*** DATA EXTRACT ***

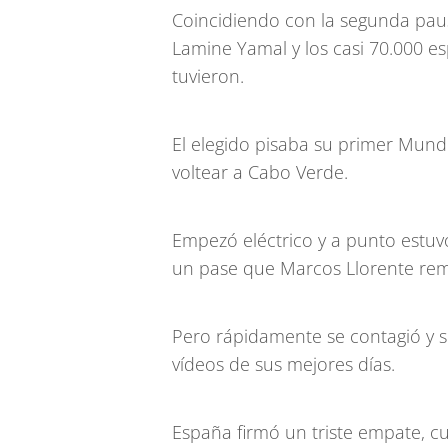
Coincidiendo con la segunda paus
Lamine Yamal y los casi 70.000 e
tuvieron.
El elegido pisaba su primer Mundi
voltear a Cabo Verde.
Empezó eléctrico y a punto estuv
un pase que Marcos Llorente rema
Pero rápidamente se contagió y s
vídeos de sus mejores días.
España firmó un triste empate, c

*** End of DATA EXTRACT ***
*** DATA EXTRACT ***

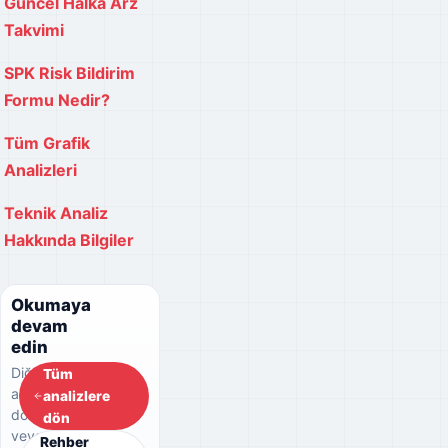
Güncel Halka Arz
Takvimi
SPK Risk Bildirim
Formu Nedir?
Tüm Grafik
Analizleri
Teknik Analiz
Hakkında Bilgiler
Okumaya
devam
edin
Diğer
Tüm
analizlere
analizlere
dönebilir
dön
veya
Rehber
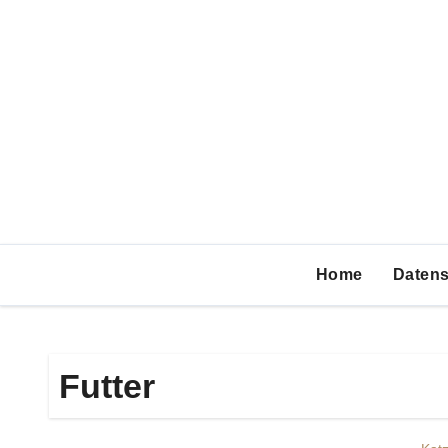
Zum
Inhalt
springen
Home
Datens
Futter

*** End of DATA EXTRACT ***

For this task, write out exactly the lines of the entries above, starting at the line with "Coincidiendo con la segunda paus" and ending at the line with "España firmó un triste empate, c", both included, and no others.

* **ANSWER SPACE**:
Coincidiendo con la segunda paus
Lamine Yamal y los casi 70.000 e
tuvieron.
El elegido pisaba su primer Mundi
voltear a Cabo Verde.
Empezó eléctrico y a punto estuv
un pase que Marcos Llorente rema
Pero rápidamente se contagió y s
vídeos de sus mejores días.
España firmó un triste empate, c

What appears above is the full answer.